An adulterated food supply is an adulterated food supply. The sooner we lay the blame where it belongs the sooner we can get back to eating food that is primarily nourishing, as opposed to eating shit that's primarily designed to make a big profit for some bullshit corporation that's appealing to the lowest common denominator.
It's inevitable. Now pass me some more cheese twists, potato chips, ice cream and a triple martini!
IM an ATHEIST and I must MENTION THIS at every POSSIBLE opportunity NO MATTER HOW irrelevant.
BECAUSE IM AN atheist
Myself I would like to see physicians who are a little more cautious about making health recommendations.

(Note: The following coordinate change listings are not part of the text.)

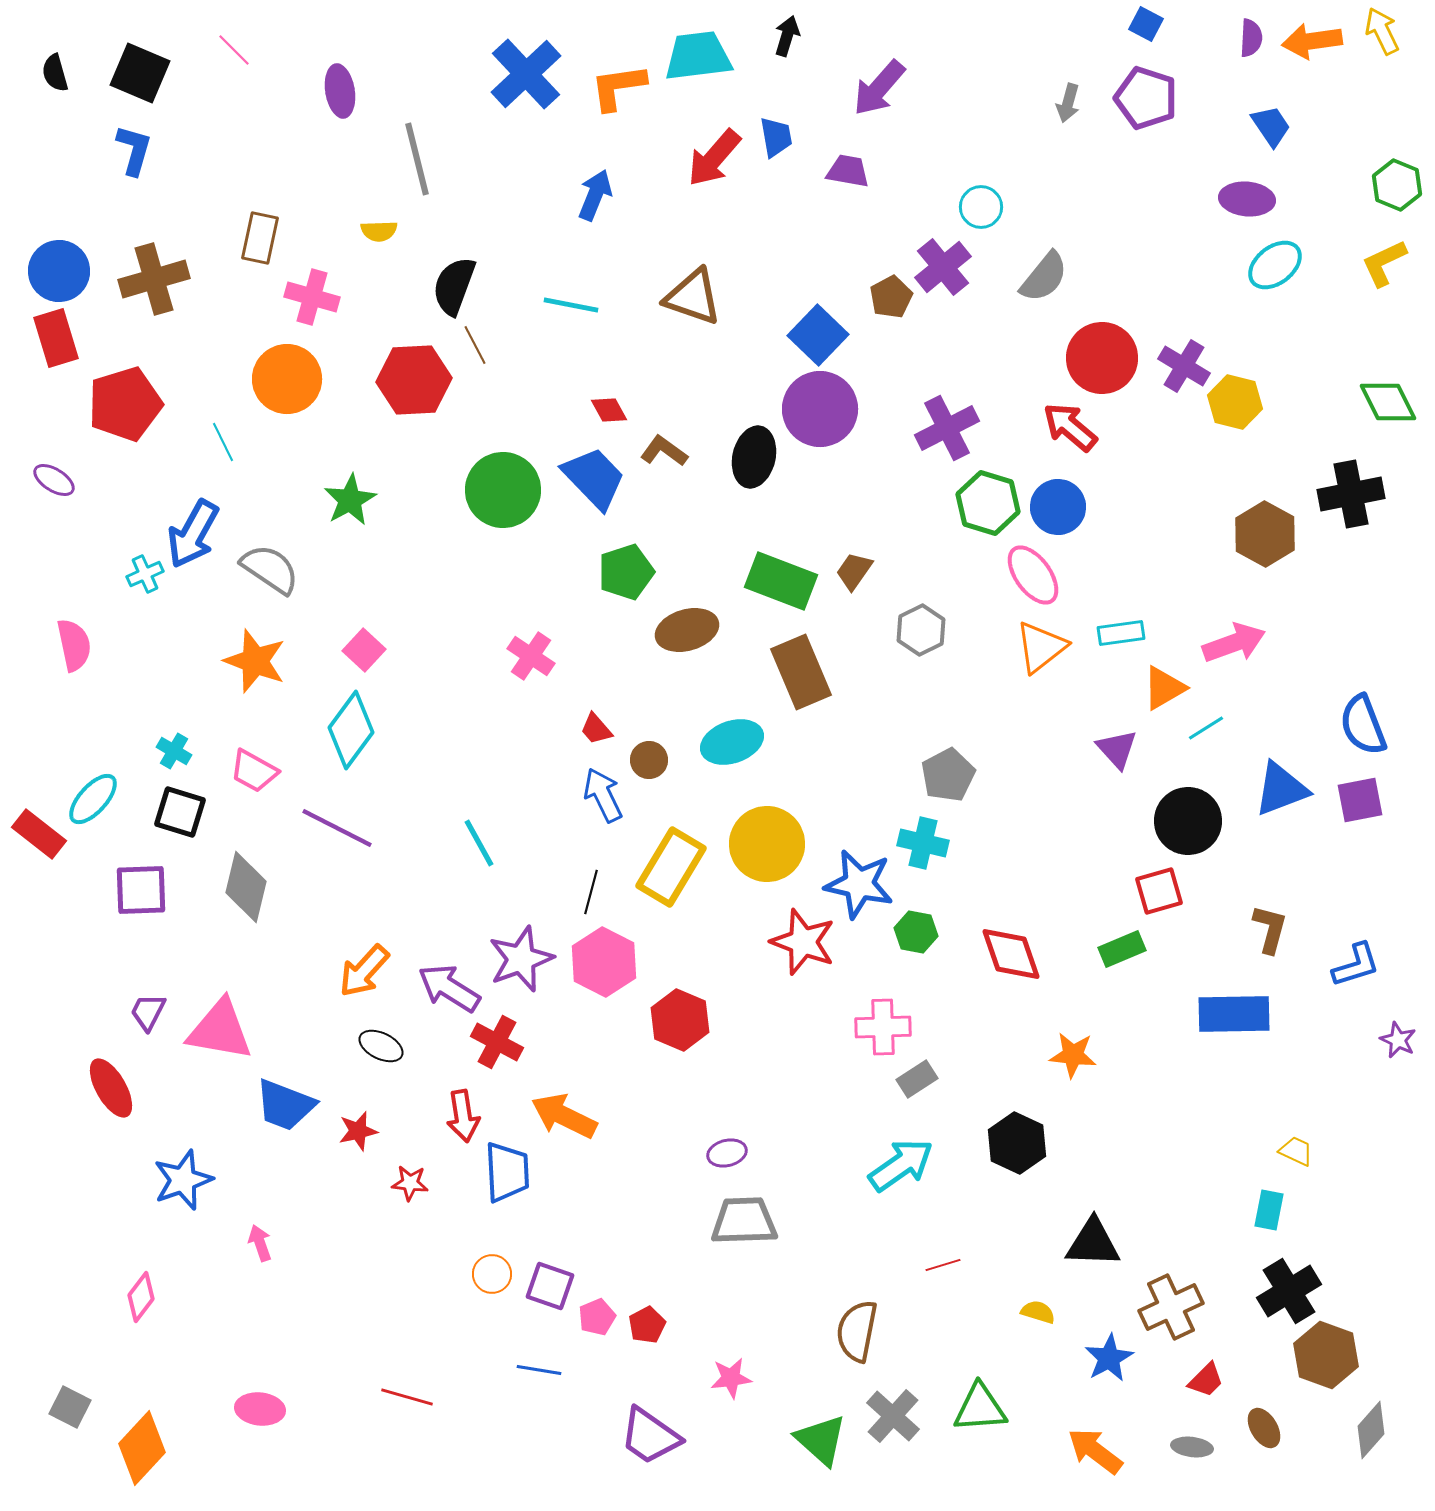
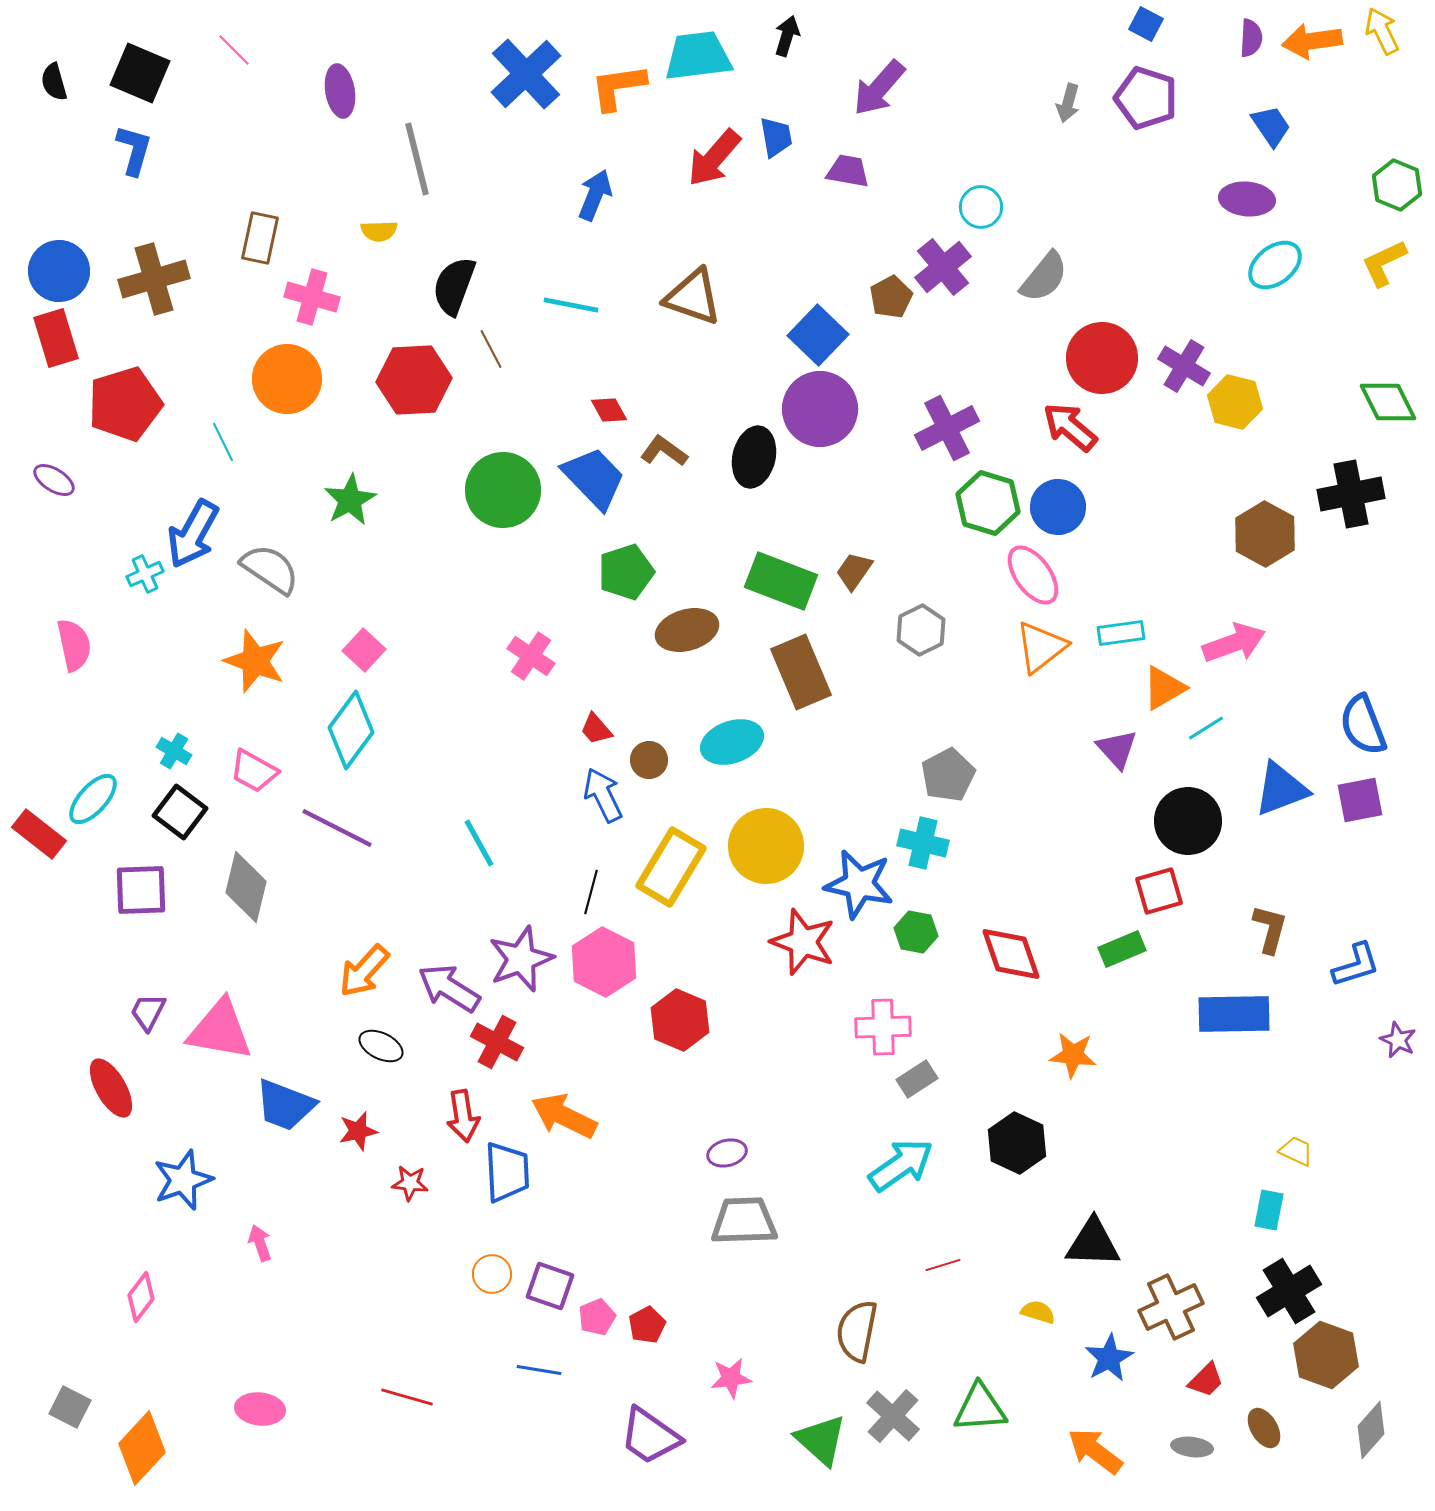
black semicircle at (55, 73): moved 1 px left, 9 px down
brown line at (475, 345): moved 16 px right, 4 px down
black square at (180, 812): rotated 20 degrees clockwise
yellow circle at (767, 844): moved 1 px left, 2 px down
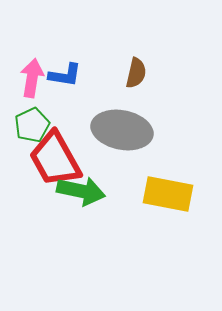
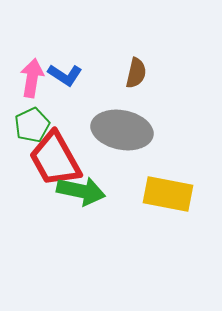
blue L-shape: rotated 24 degrees clockwise
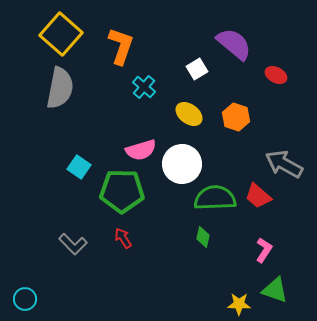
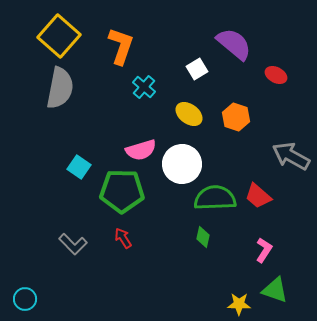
yellow square: moved 2 px left, 2 px down
gray arrow: moved 7 px right, 8 px up
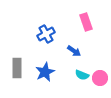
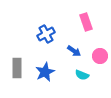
pink circle: moved 22 px up
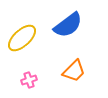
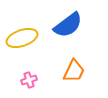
yellow ellipse: rotated 24 degrees clockwise
orange trapezoid: rotated 20 degrees counterclockwise
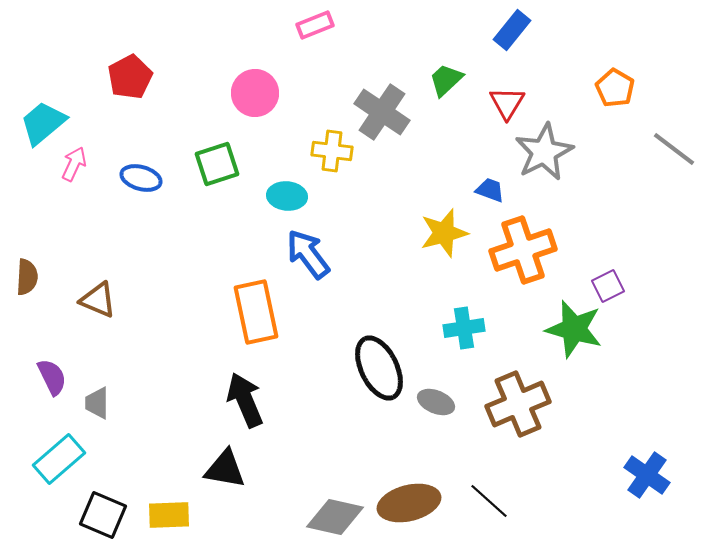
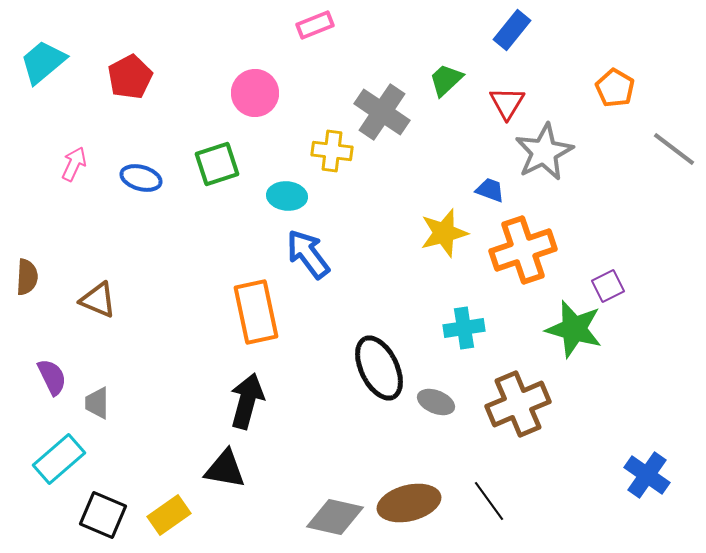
cyan trapezoid: moved 61 px up
black arrow: moved 2 px right, 1 px down; rotated 38 degrees clockwise
black line: rotated 12 degrees clockwise
yellow rectangle: rotated 33 degrees counterclockwise
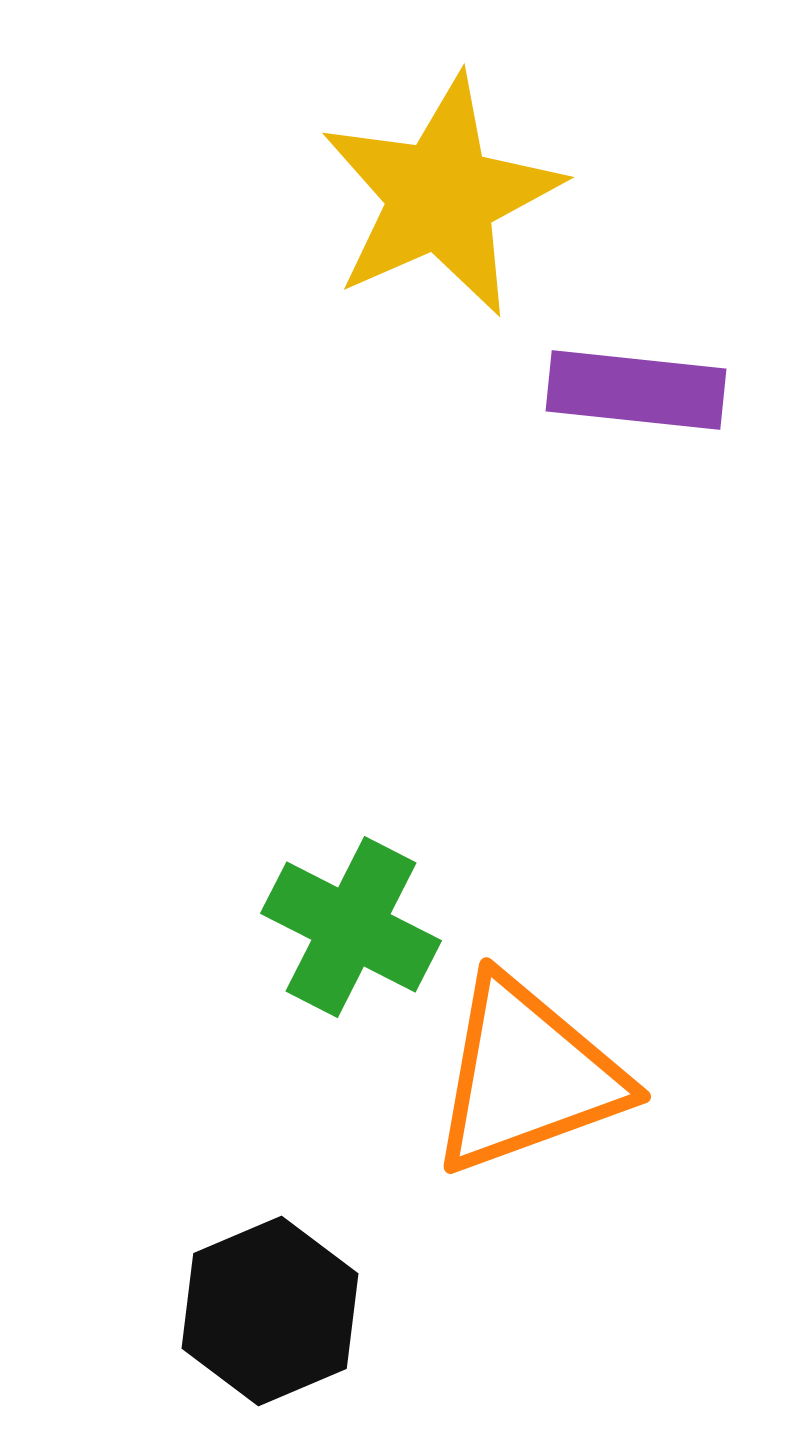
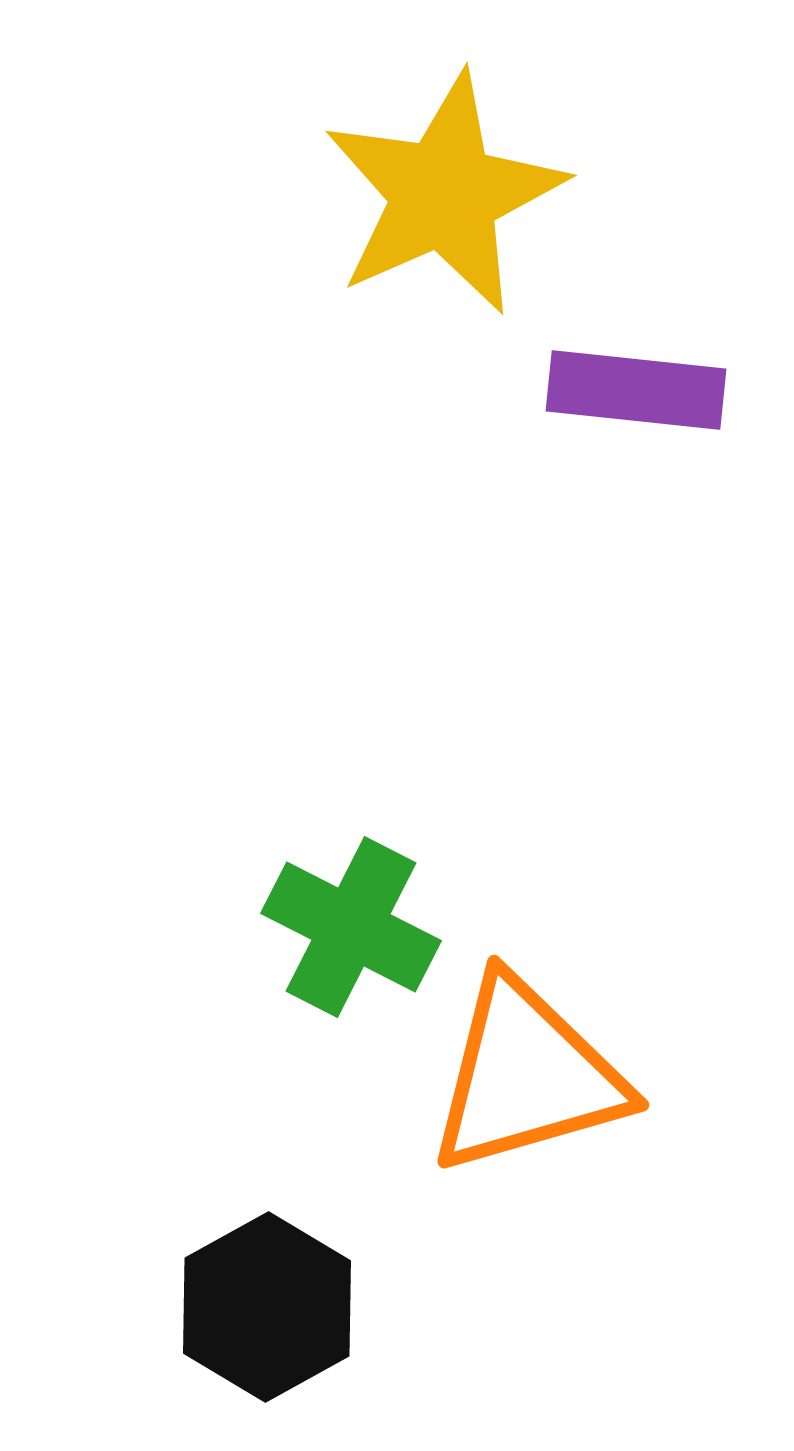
yellow star: moved 3 px right, 2 px up
orange triangle: rotated 4 degrees clockwise
black hexagon: moved 3 px left, 4 px up; rotated 6 degrees counterclockwise
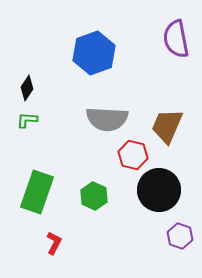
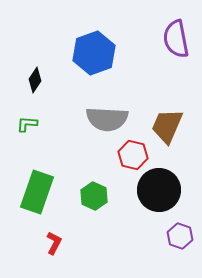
black diamond: moved 8 px right, 8 px up
green L-shape: moved 4 px down
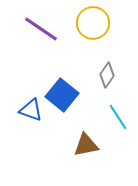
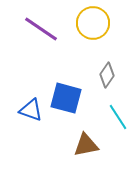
blue square: moved 4 px right, 3 px down; rotated 24 degrees counterclockwise
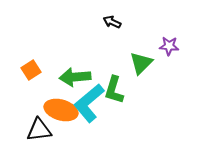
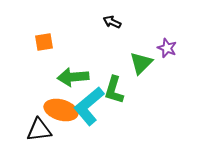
purple star: moved 2 px left, 2 px down; rotated 18 degrees clockwise
orange square: moved 13 px right, 28 px up; rotated 24 degrees clockwise
green arrow: moved 2 px left
cyan L-shape: moved 3 px down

There's a lot of evidence that salt has been getting a bad rap, e.g. a Scientific American article from 2010 suggests it's time to end the war on salt.
That's based on attempting to find evidence that reducing salt intake will help avoid heart disease, hypertension, etc. I expect it'll be awhile before we know if this new cellular-level research has any application on the level of human populations.
But myself I don't see why I should "already" be avoiding salt.